Projects

Crops in silico: a multi-scale modeling platform

Tools capable of predicting emergent crop phenotypes in response to climate change are needed to evaluate risk to food security and direct research efforts toward making educated decisions about which metabolic pathways to modify. Individual models are limited in their ability to provide a holistic view of plant or ecosystem response to global change. To address this limitation, we are generating a multi-scale modeling platform called Plants in silico (Psi) to provide a quantitative knowledge framework where the implications of a discovery at one level can be examined at the whole plant or even crop or natural ecosystem levels. This community effort will generate new insights into plant biology as well as new modalities for collaboration and integration among plant biologists, engineers, and computer scientists. This project is in collaboration with:

Steve Long: http://www.life.illinois.edu/long/

James O’Dwyer: https://publish.illinois.edu/odwyerlab/

Diwakar Shukla: http://shuklagroup.org/

National Center for Supercomputing Applications (NCSA): http://www.ncsa.illinois.edu/

National Data Service (NDS): http://www.nationaldataservice.org/

 

Nitrogen Network Dynamics: Integration of metabolome and transcriptome response to nitrogen signal

For this project, we utilize a systems biology approach to collectively analyze and integrate time-dependent data from the various components of the N-regulatory network controlling N-assimilation in Arabidopsis. This approach allows us to dynamically model the flow of N-signal propagation through the N-regulatory network on a systems-wide level and identify the transcriptional cascade involved in this regulation. To achieve this goal, high-resolution kinetic transcriptome data, metabolite and metabolic flux data generated using 15N, are used to track the flow of N-assimilation products in concert with changes in the N-regulatory network in response to N-treatments and genetic perturbations. By integrating metabolites into the regulatory networks, they can be modeled as both “input signals” regulating gene expression and as “outputs” of the metabolic pathway.

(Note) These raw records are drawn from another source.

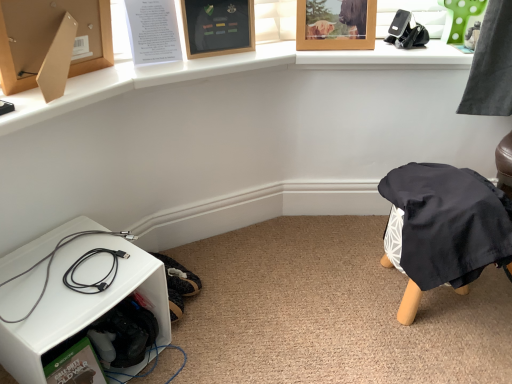 You are a GUI agent. You are given a task and a screenshot of the screen. Output one action in this format:
    pyautogui.click(x=<x>, y=<y>)
    Task: Click on the vacant region under black cable at lower left (from a real-world perspective)
    The width and height of the screenshot is (512, 384).
    Given the screenshot: What is the action you would take?
    pyautogui.click(x=61, y=277) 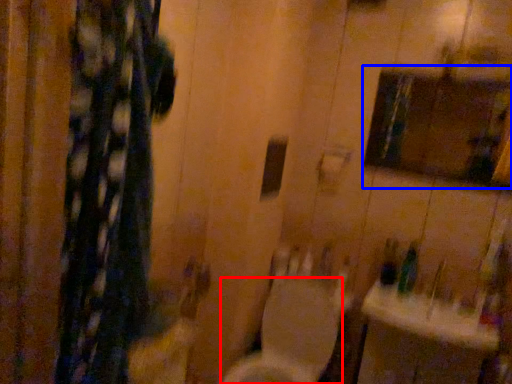 Question: Which object is further to the camera taking this photo, toilet (highlighted by a red box) or medicine cabinet (highlighted by a blue box)?

Choices:
 (A) toilet
 (B) medicine cabinet

Answer: (B) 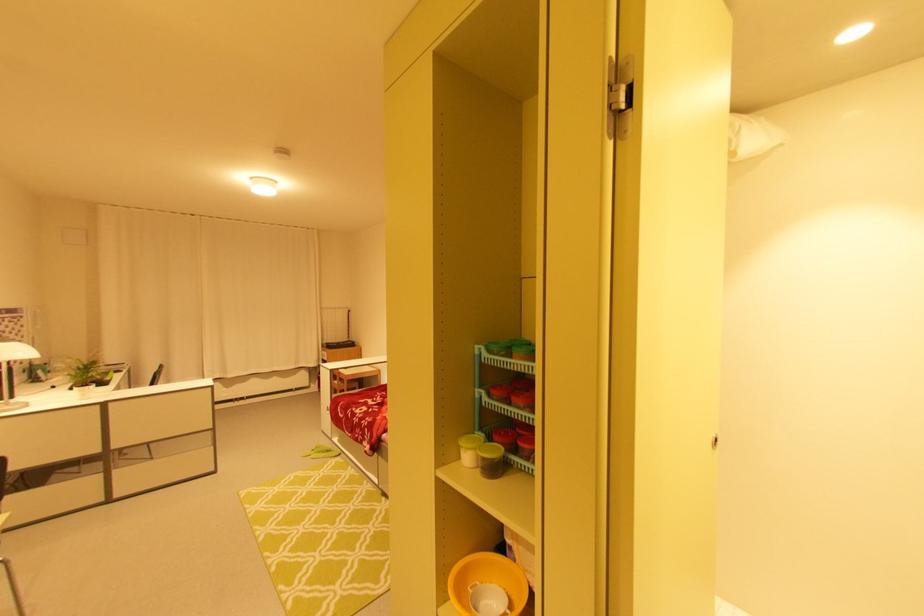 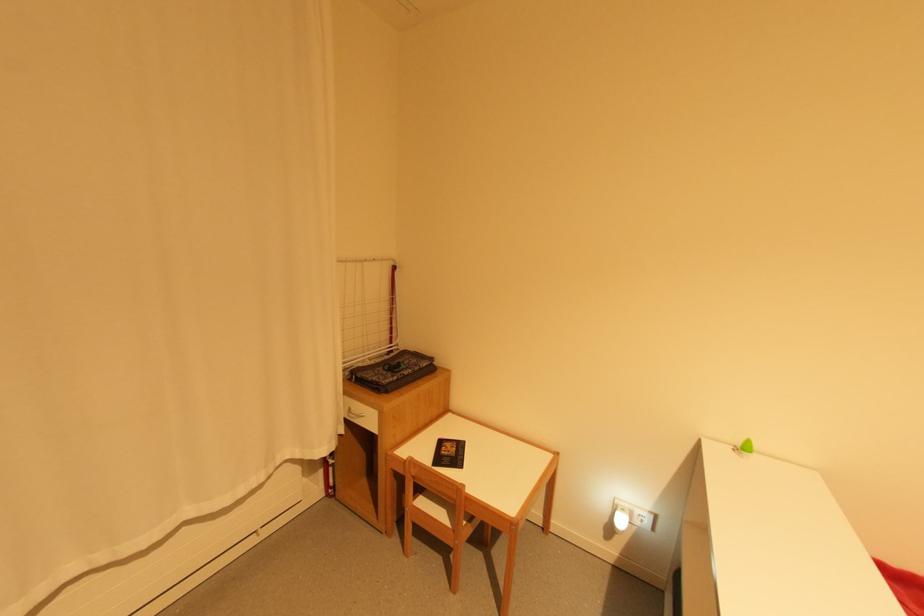 Locate, in the second image, the point that corresponds to the point at 350,344 in the first image.

(421, 369) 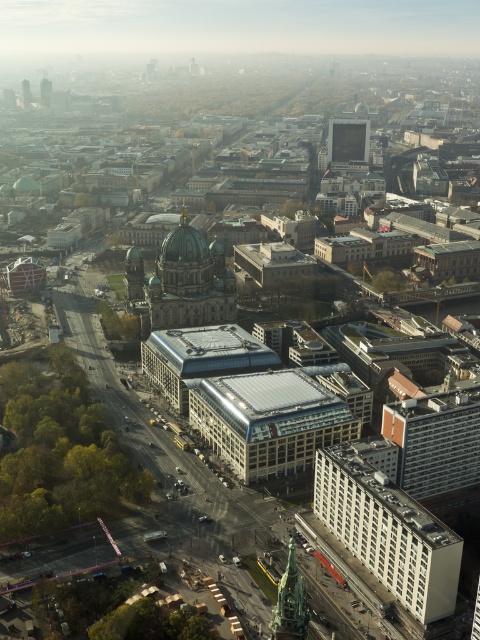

This project is in collaboration with:

Gloria Coruzzi: http://coruzzilab.bio.nyu.edu/

 

A simplified systems genetics pipeline to predict genome-phenome relationships across data-rich and data-poor crop species

Characterization of genomic, transcriptomic, proteomic, and metabolomic responses to environmental stresses could provide novel opportunities to identify important mechanisms underlying stress response in crops. In this project we aim to establish evidence-based statistical network models that can be applied to quantify the collective role that each “-omic” level plays in plant responses to abiotic stress. The main objective is to establish effective strategies that can be used to accurately predict agronomically-important crop traits that are particularly responsive to environmental stresses in both data rich and data poor agronomic species (soybean and canola). We are currently developing an analytical pipeline to identify genomic loci associated with transcriptomic, proteomic, and metabolomic variation under different environmental conditions, then use model simplification to determine the minimal amount of data needed to make accurate predictions.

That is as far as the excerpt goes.